Of Government Shutdowns and Military Parades
I can’t say for sure whether or not the government shutdown will happen again, as this is going to press, Sen. Rand Paul is holding up a procedural vote on the matter. I tend to think this will get worked out, but I’ve been wrong on Congress in the past. What I do know, is that government shutdowns and fights over military parades are perfect foils for Trump.
Let’s examine. The last significant cultural fight Trump picked was with the NFL, Colin Kaepernick, and players kneeling in protest. At the time, Trump remarks on kneelers was an off-the-cuff comment at a campaign rally that sparked a national debate. The NFL endured a massive firestorm that, depending on how you read it, may have contributed to a rating decline (I’m more of the opinion the catch rules need an overhaul).
But regardless, the sights of kneeling and “unpatriotic” players, fans, and spectators gave Trump an unexpected foil to combat in a war of cultural words. He made himself appear more patriotic compared to his enemies.
The government shutdown taught him a lesson too: shutting down the government is a disastrous strategy for the minority party that causes it. He wholly enjoyed the positive press he received from Democrats inability to message or coordinate.
A military parade and possibility of another government shutdown gives Trump a repeat of 2017 storylines, but on more stable ground. Regardless the merits of the parade, what it offers him is the chance to celebrate the military and dare Democrats to oppose it. And given the #Resistence is drawn to a conflict with him like a moth to the flame, they’ll inevitably take on an “anti-military” stance.
Another government shutdown would further bury Democrats under negative press, just like the first shutdown. That’s why Trump was practically giddy this week, saying he’d “love” to see another shutdown. He knows Democrats can’t win that press battle and will only sink their 2018 midterm chances if they embrace it.
In 2017, Trump meandered into political fights. In 2018, he’s setting the stage for them. This strategy is closer to what you’d expect with a person who knows TV news well. And so far, it looks like everyone will play their parts.

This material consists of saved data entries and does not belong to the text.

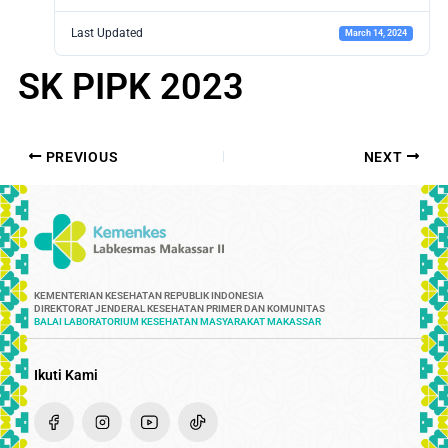
Last Updated
March 14, 2024
SK PIPK 2023
PREVIOUS
NEXT
KEMENTERIAN KESEHATAN REPUBLIK INDONESIA
DIREKTORAT JENDERAL KESEHATAN PRIMER DAN KOMUNITAS
BALAI LABORATORIUM KESEHATAN MASYARAKAT MAKASSAR
Ikuti Kami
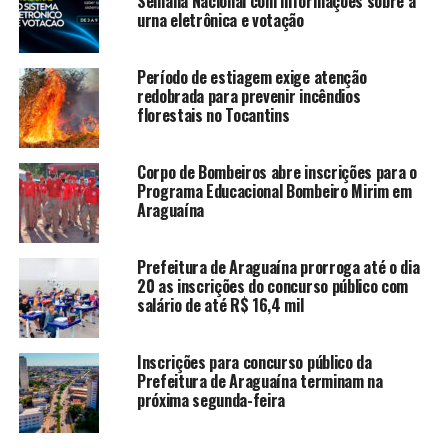
Semana Nacional com informações sobre a
urna eletrônica e votação
Período de estiagem exige atenção
redobrada para prevenir incêndios
florestais no Tocantins
Corpo de Bombeiros abre inscrições para o
Programa Educacional Bombeiro Mirim em
Araguaína
Prefeitura de Araguaína prorroga até o dia
20 as inscrições do concurso público com
salário de até R$ 16,4 mil
Inscrições para concurso público da
Prefeitura de Araguaína terminam na
próxima segunda-feira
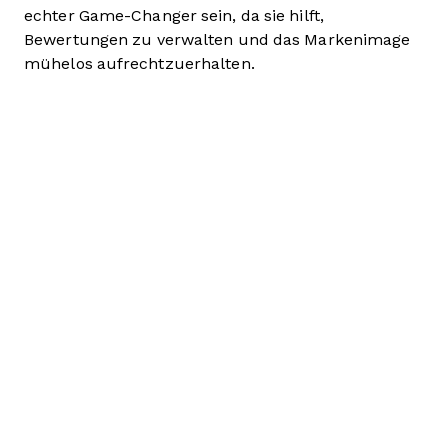
echter Game-Changer sein, da sie hilft,
Bewertungen zu verwalten und das Markenimage
mühelos aufrechtzuerhalten.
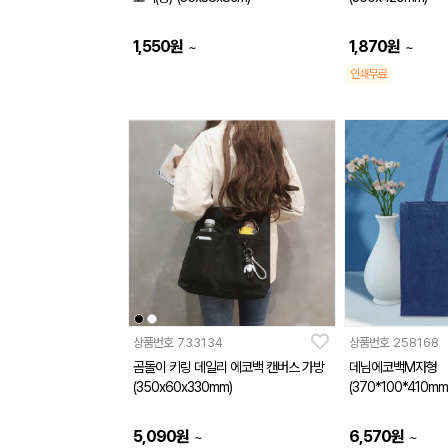
1,550
원
1,870
원
~
~
인쇄무료
상품번호
733134
상품번호
258168
곰돌이 키링 데일리 에코백 캔버스 가방
데님에코백M자형
(350x60x330mm)
(370*100*410mm
5,090
원
6,570
원
~
~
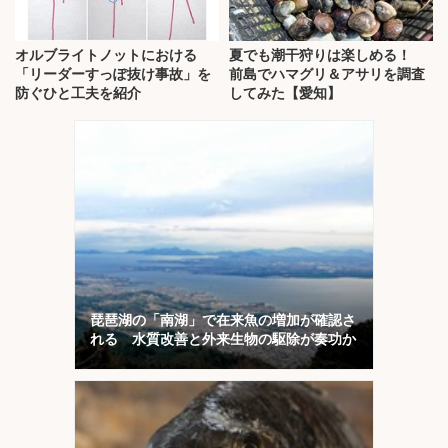
オルブライトノットにおける
夏でも潮干狩りは楽しめる！
「リーダーすっぽ抜け事故」を
前島でハマグリ＆アサリを調査
防ぐひと工夫を紹介
してみた【愛知】
琵琶湖の「南湖」で在来魚の増加が確認さ
れる 水質改善と外来生物の駆除が奏功か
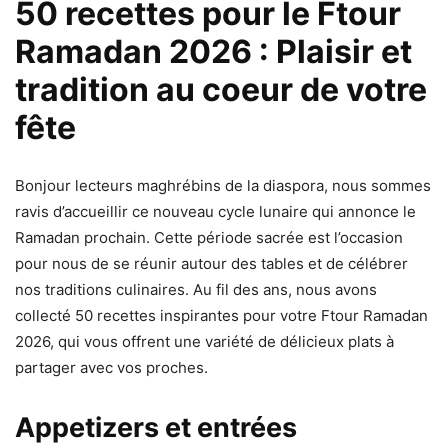
50 recettes pour le Ftour
Ramadan 2026 : Plaisir et
tradition au coeur de votre
fête
Bonjour lecteurs maghrébins de la diaspora, nous sommes
ravis d’accueillir ce nouveau cycle lunaire qui annonce le
Ramadan prochain. Cette période sacrée est l’occasion
pour nous de se réunir autour des tables et de célébrer
nos traditions culinaires. Au fil des ans, nous avons
collecté 50 recettes inspirantes pour votre Ftour Ramadan
2026, qui vous offrent une variété de délicieux plats à
partager avec vos proches.
Appetizers et entrées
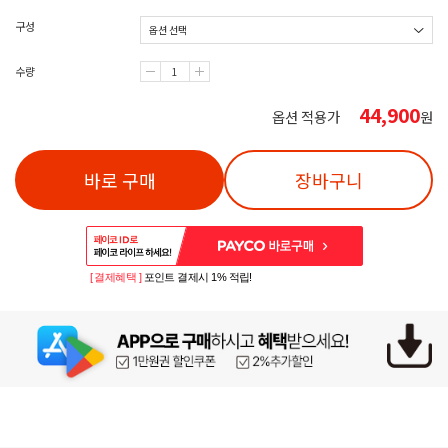
구성
수량
44,900
옵션 적용가
원
바로 구매
장바구니
[ 결제혜택 ]
포인트 결제시 1% 적립!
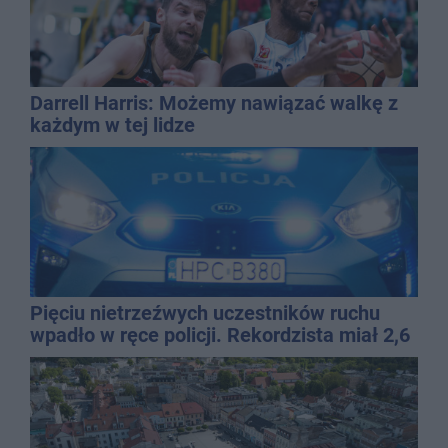
Darrell Harris: Możemy nawiązać walkę z
każdym w tej lidze
Pięciu nietrzeźwych uczestników ruchu
wpadło w ręce policji. Rekordzista miał 2,6
promila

Market volatility returns…
You’ve no doubt seen the big stories this past week of the Dow Jones Industrial Average losing thousands of points. The point drop is significant, but not the main story here. When it comes to rising and falling, always watch the percentage drop. That tells you more than the overall number. And the critical figure here is 10%, that’s how much the S&P 500 (a broader measure than the Dow) has lost. That means the markets are experiencing a correction:
The S&P 500 fell officially into correction territory on Thursday, down more than 10 percent from its record reached in January.
If this is just a run-of-the-mill correction, then we are looking at another four months of pain, history shows. If the losses deepen into a bear market (down 20 percent), then it could be 22 months before we revisit these highs, history shows.
“The average bull market ‘correction’ is 13 percent over four months and takes just four months to recover,” Goldman Sachs Chief Global Equity Strategist Peter Oppenheimer said in a Jan. 29 report.
But the pain lasts nearly two years on average if the S&P falls at least 20 percent from its record high — past 2,298 — into bear market territory, the report said. The average decline in a bear market is 30 percent, according to Goldman.
The downturn started after the Labor Department reported good news:
The moment the walls started coming off for the market happened about 8:30 a.m. ET last Friday morning.
That was when the Labor Department reported that average hourly earnings had increased more than expected in January, to a pace that now stood at 2.9 percent over the past year.
While that may have been a good-news moment for workers who had suffered through a decade of nearly flat paychecks, the market didn’t take it well. Investors instead found themselves confronted by their worst fears, namely that wage pressures were building that in turn would stoke wider inflation through the economy.
The practical implications would be that the Federal Reserve would have to hike interest rates faster than the market had been anticipating. Given that the stock gains over the past nearly nine years have been fed by low rates, the signal was foreboding.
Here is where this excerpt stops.